Le Val d’Anniviers, plus resserré et aux pentes en général plus abruptes, offre plus d’effets pittoresques et de contrastes saisissantes que la vallée de Zermatt.

Les habitants, hospitaliers, bon et sobres, et plus ou moins nomades, qu’on dit descendre des Celtes, passent pour les plus laborieux et les plus aisés du Valais et ont des habitudes, des moeurs et des usages particuliers.
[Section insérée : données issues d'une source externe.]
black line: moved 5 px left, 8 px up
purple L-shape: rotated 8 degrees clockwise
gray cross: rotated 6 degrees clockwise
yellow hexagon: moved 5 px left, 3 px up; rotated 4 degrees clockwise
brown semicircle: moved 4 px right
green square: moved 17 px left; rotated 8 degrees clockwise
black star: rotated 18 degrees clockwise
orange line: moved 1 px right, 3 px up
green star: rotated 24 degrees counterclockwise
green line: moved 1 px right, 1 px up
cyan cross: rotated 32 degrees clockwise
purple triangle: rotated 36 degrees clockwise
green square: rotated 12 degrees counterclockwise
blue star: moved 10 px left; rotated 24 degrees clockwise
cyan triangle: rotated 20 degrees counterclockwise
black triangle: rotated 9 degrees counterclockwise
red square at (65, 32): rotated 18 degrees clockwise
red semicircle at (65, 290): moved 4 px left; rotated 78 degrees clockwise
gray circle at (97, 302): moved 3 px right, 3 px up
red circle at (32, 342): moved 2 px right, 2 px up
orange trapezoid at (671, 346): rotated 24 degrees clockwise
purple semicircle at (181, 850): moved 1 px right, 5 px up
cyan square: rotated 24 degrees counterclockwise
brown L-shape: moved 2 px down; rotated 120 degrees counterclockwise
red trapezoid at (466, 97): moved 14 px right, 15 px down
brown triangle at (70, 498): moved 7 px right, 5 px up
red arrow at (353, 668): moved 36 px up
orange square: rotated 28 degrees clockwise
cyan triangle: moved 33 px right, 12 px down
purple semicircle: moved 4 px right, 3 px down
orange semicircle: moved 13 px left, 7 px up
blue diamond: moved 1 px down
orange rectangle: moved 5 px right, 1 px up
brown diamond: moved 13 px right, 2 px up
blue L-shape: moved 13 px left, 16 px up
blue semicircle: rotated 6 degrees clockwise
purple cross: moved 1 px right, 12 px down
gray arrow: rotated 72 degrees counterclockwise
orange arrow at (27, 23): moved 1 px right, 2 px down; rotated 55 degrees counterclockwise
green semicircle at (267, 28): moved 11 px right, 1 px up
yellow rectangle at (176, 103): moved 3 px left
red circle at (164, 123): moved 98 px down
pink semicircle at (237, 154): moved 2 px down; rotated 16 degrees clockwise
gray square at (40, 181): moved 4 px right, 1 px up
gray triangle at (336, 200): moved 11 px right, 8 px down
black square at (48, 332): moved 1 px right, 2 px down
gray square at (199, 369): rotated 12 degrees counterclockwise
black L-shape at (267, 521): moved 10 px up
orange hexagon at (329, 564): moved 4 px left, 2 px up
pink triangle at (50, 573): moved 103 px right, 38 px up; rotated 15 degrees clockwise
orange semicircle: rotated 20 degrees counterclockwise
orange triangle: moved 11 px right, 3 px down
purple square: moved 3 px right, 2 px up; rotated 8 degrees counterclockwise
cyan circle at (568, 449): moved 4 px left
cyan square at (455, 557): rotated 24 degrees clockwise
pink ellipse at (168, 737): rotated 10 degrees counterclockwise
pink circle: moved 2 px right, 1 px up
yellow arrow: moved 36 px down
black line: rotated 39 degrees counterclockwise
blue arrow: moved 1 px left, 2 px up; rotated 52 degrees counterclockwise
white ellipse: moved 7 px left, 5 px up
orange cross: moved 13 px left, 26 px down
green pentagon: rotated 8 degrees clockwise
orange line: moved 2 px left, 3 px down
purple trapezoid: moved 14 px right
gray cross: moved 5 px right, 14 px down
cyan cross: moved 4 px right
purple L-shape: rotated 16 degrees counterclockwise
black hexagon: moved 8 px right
On pénètre dans cette vallée par une belle route qui part de Sierre, passe à Chippis et monte en faisant de grands lacets, qu’un chemin muletier, qui aboutit au pont de Chippis, abrège considérablement. Chippis est devenu un bourg industriel important par les grandioses installations d’une compagnie industrielle qui a capté des forces de la Navizance à Vissoye et les conduit dans ses turbines, par un canal souterrain de 10 kilomètres de longueur environ. Les énormes tuyaux descendent le long de la montagne, comme des reptiles gigantesques, apportant dans leurs flancs l’eau glacée de la fille du glacier indomptée jusqu’alors. Ce n’est qu’à Niouc que la vallée prend son niveau normal. La belle route des Pontis, suspendue en quelque sorte sur un profond précipice, dominant le cours du torrent de ses lacets, qui s’assombrissent sous de nombreux tunnels creusés dan le roc, est une des plus pittoresques de la Suisse et commande l’admiration à chaque tournant, dévoilant les sites splendides de la vallée. 

Le premier tracé de cette route alpestre, considérablement élargie et rendue carrossable, a été taillée dans le roc par les soins de P. V. Quartery, curé de Saint-Luc, en 1615. Dans sa partie supérieure, la route circule au milieu de forêts de mélèzes du plus gracieux aspect.